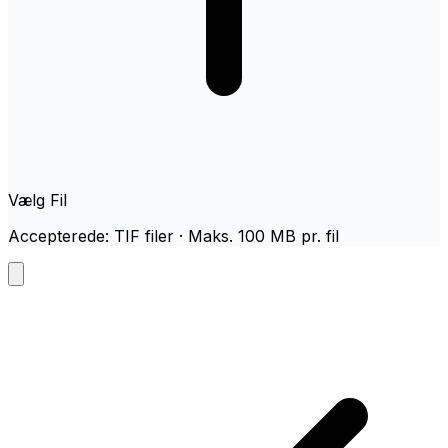
Vælg Fil
Accepterede: TIF filer · Maks. 100 MB pr. fil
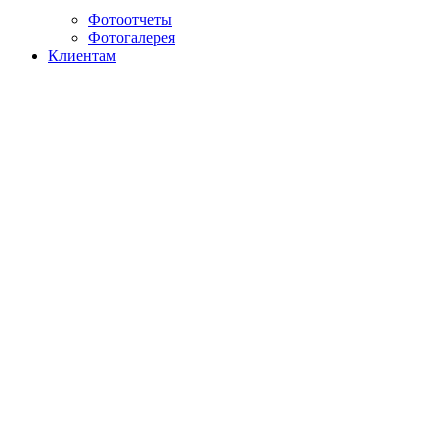
Фотоотчеты
Фотогалерея
Клиентам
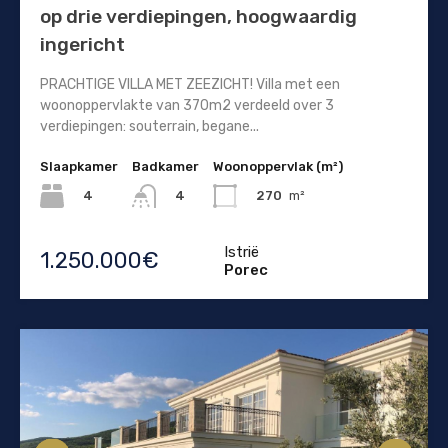
op drie verdiepingen, hoogwaardig
ingericht
PRACHTIGE VILLA MET ZEEZICHT! Villa met een
woonoppervlakte van 370m2 verdeeld over 3
verdiepingen: souterrain, begane...
Slaapkamer
Badkamer
Woonoppervlak (m²)
4
270
m²
4
Istrië
1.250.000€
Porec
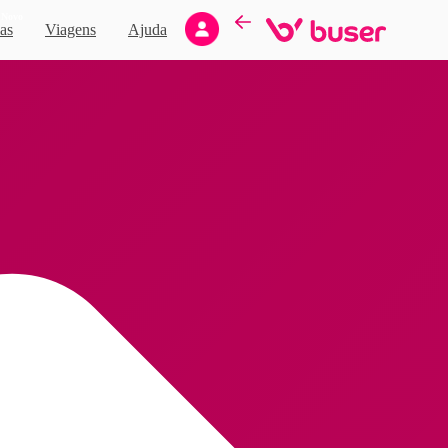
Novo
as
Viagens
Ajuda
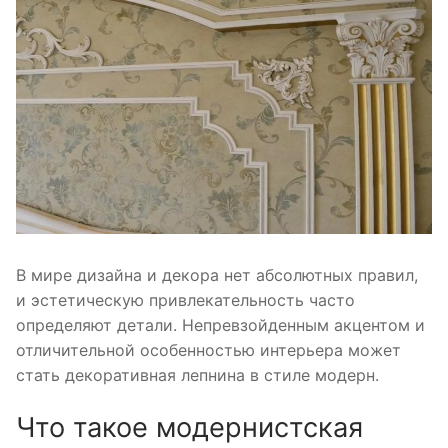
В мире дизайна и декора нет абсолютных правил,
и эстетическую привлекательность часто
определяют детали. Непревзойденным акцентом и
отличительной особенностью интерьера может
стать декоративная лепнина в стиле модерн.
Что такое модернистская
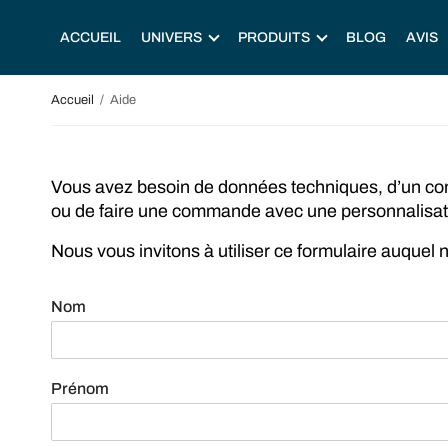
ACCUEIL
UNIVERS
PRODUITS
BLOG
AVIS
Accueil
Aide
Vous avez besoin de données techniques, d’un con
ou de faire une commande avec une personnalisat
Nous vous invitons à utiliser ce formulaire auquel
Nom
Prénom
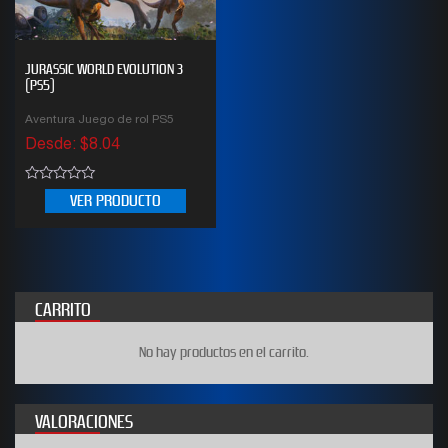
JURASSIC WORLD EVOLUTION 3
(PS5)
Aventura Juego de rol PS5
Desde:
$
8.04
0
VER PRODUCTO
out
of
5
CARRITO
No hay productos en el carrito.
VALORACIONES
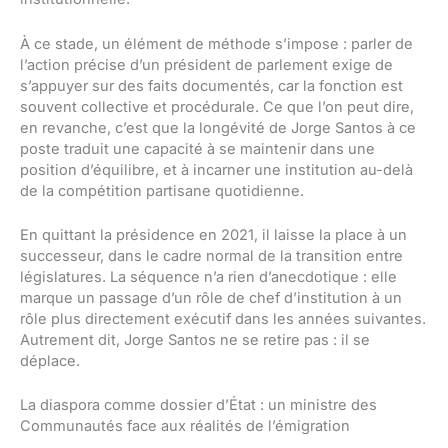
À ce stade, un élément de méthode s’impose : parler de
l’action précise d’un président de parlement exige de
s’appuyer sur des faits documentés, car la fonction est
souvent collective et procédurale. Ce que l’on peut dire,
en revanche, c’est que la longévité de Jorge Santos à ce
poste traduit une capacité à se maintenir dans une
position d’équilibre, et à incarner une institution au-delà
de la compétition partisane quotidienne.
En quittant la présidence en 2021, il laisse la place à un
successeur, dans le cadre normal de la transition entre
législatures. La séquence n’a rien d’anecdotique : elle
marque un passage d’un rôle de chef d’institution à un
rôle plus directement exécutif dans les années suivantes.
Autrement dit, Jorge Santos ne se retire pas : il se
déplace.
La diaspora comme dossier d’État : un ministre des
Communautés face aux réalités de l’émigration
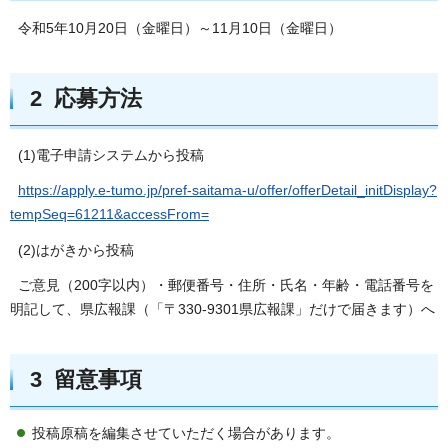
令和5年10月20日（金曜日）～11月10日（金曜日）
2 応募方法
(1)電子申請システムから投稿
https://apply.e-tumo.jp/pref-saitama-u/offer/offerDetail_initDisplay?
tempSeq=61211&accessFrom=
(2)はがきから投稿
ご意見（200字以内）・郵便番号・住所・氏名・年齢・電話番号を
明記して、県広報課（「〒330-9301県広報課」だけで届きます）へ
3 留意事項
投稿原稿を編集させていただく場合があります。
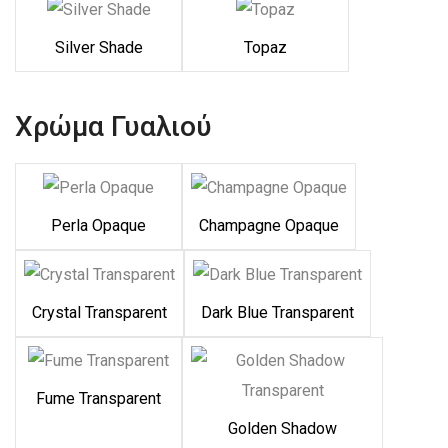
Silver Shade
Topaz
Χρώμα Γυαλιού
Perla Opaque
Champagne Opaque
Crystal Transparent
Dark Blue Transparent
Fume Transparent
Golden Shadow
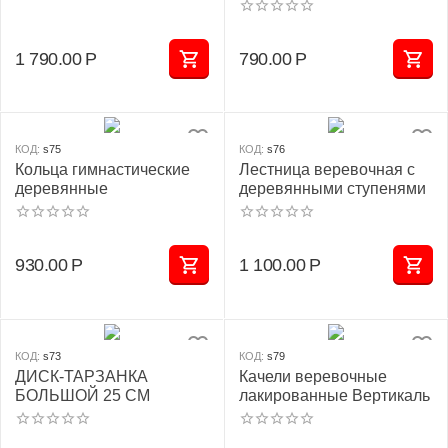
1 790.00
Р
790.00
Р
КОД:
s75
КОД:
s76
Кольца гимнастические
Лестница веревочная с
деревянные
деревянными ступенями
930.00
Р
1 100.00
Р
КОД:
s73
КОД:
s79
ДИСК-ТАРЗАНКА
Качели веревочные
БОЛЬШОЙ 25 СМ
лакированные Вертикаль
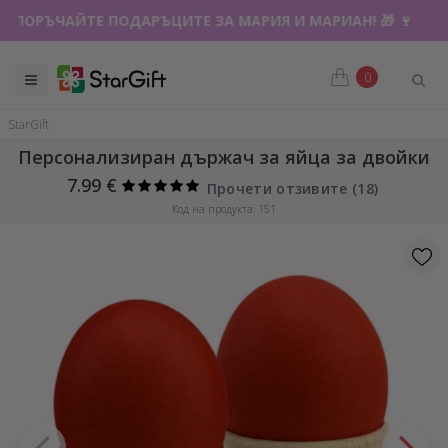
ПОРЪЧАЙТЕ ПОДАРЪЦИТЕ ЗА МАРИЯ И МАРИАН! 🎁 🍷
0
StarGift
Персонализиран държач за яйца за двойки
7.99 €
Прочети отзивите (
18
)
Код на продукта: 151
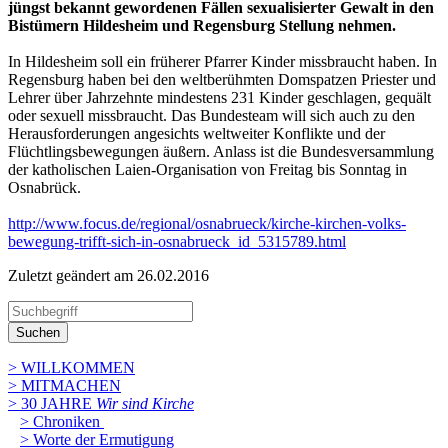
jüngst bekannt gewordenen Fällen sexualisierter Gewalt in den
Bistümern Hildesheim und Regensburg Stellung nehmen.
In Hildesheim soll ein früherer Pfarrer Kinder missbraucht haben. In
Regensburg haben bei den weltberühmten Domspatzen Priester und
Lehrer über Jahrzehnte mindestens 231 Kinder geschlagen, gequält
oder sexuell missbraucht. Das Bundesteam will sich auch zu den
Herausforderungen angesichts weltweiter Konflikte und der
Flüchtlingsbewegungen äußern. Anlass ist die Bundesversammlung
der katholischen Laien-Organisation von Freitag bis Sonntag in
Osnabrück.
http://www.focus.de/regional/osnabrueck/kirche-kirchen-volks-
bewegung-trifft-sich-in-osnabrueck_id_5315789.html
Zuletzt geändert am 26­.02.2016
Suchen
> WILLKOMMEN
> MITMACHEN
> 30 JAHRE
Wir sind Kirche
> Chroniken
> Worte der Ermutigung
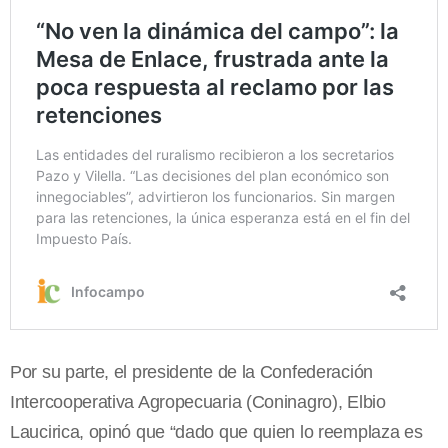
Por su parte, el presidente de la Confederación
Intercooperativa Agropecuaria (Coninagro), Elbio
Laucirica, opinó que “dado que quien lo reemplaza es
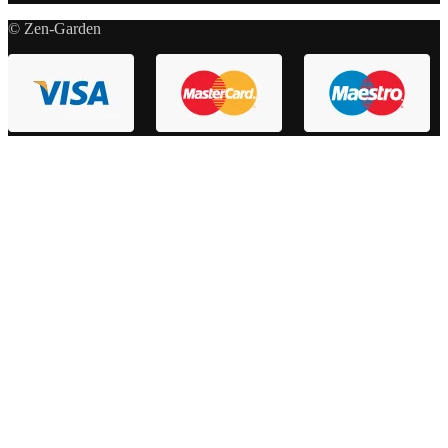
© Zen-Garden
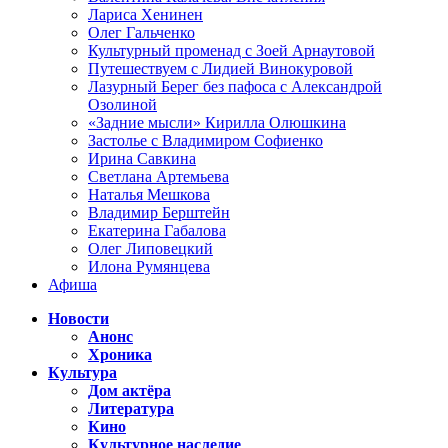
Лариса Хенинен
Олег Гальченко
Культурный променад с Зоей Арнаутовой
Путешествуем с Лидией Винокуровой
Лазурный Берег без пафоса с Александрой
Озолиной
«Задние мысли» Кирилла Олюшкина
Застолье с Владимиром Софиенко
Ирина Савкина
Светлана Артемьева
Наталья Мешкова
Владимир Берштейн
Екатерина Габалова
Олег Липовецкий
Илона Румянцева
Афиша
Новости
Анонс
Хроника
Культура
Дом актёра
Литература
Кино
Культурное наследие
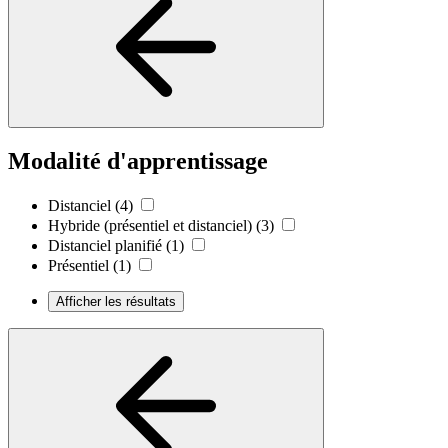
Modalité d'apprentissage
Distanciel
(4)
Hybride (présentiel et distanciel)
(3)
Distanciel planifié
(1)
Présentiel
(1)
Afficher les résultats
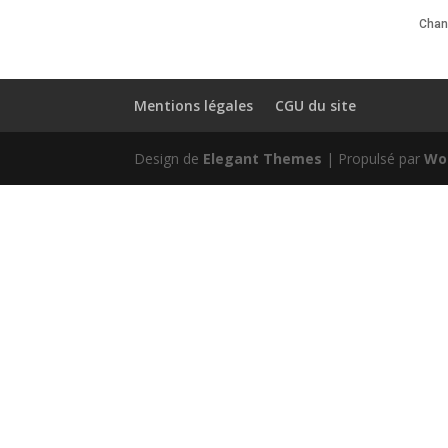
Chanc
Mentions légales
CGU du site
Design de
Elegant Themes
| Propulsé par
Wo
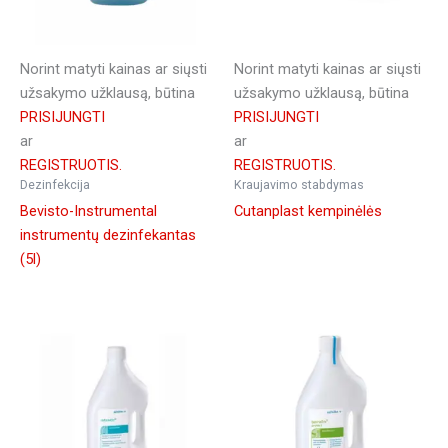
Norint matyti kainas ar siųsti
Norint matyti kainas ar siųsti
užsakymo užklausą, būtina
užsakymo užklausą, būtina
PRISIJUNGTI
PRISIJUNGTI
ar
ar
REGISTRUOTIS.
REGISTRUOTIS.
Dezinfekcija
Kraujavimo stabdymas
Bevisto-Instrumental
Cutanplast kempinėlės
instrumentų dezinfekantas
(5l)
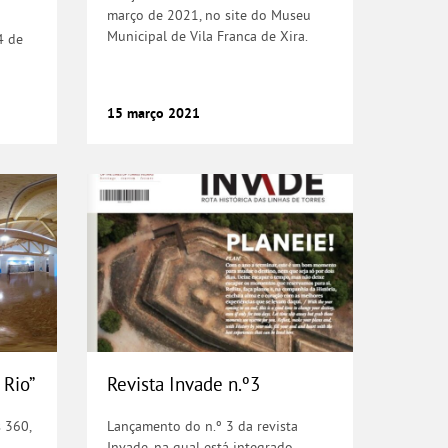
março de 2021, no site do Museu
Municipal de Vila Franca de Xira.
4 de
15
março
2021
aços do Rio”
Revista Invade n.º3
 Rio”
Revista Invade n.º3
 360,
Lançamento do n.º 3 da revista
Invade, na qual está integrado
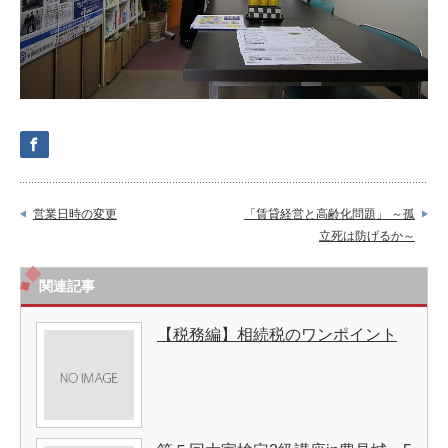
営業日時の変更
「賃貸経営と高齢化問題」 ～孤
立死は防げるか～
関連記事
【税務編】相続税のワンポイント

☆ ☆ ☆ ☆ ☆ ☆ ☆

_The problem_
Every line of the listing that holds "verdiepingen" should be found and copied.

_Task output_
op drie verdiepingen, hoogwaardig
verdiepingen: souterrain, begane...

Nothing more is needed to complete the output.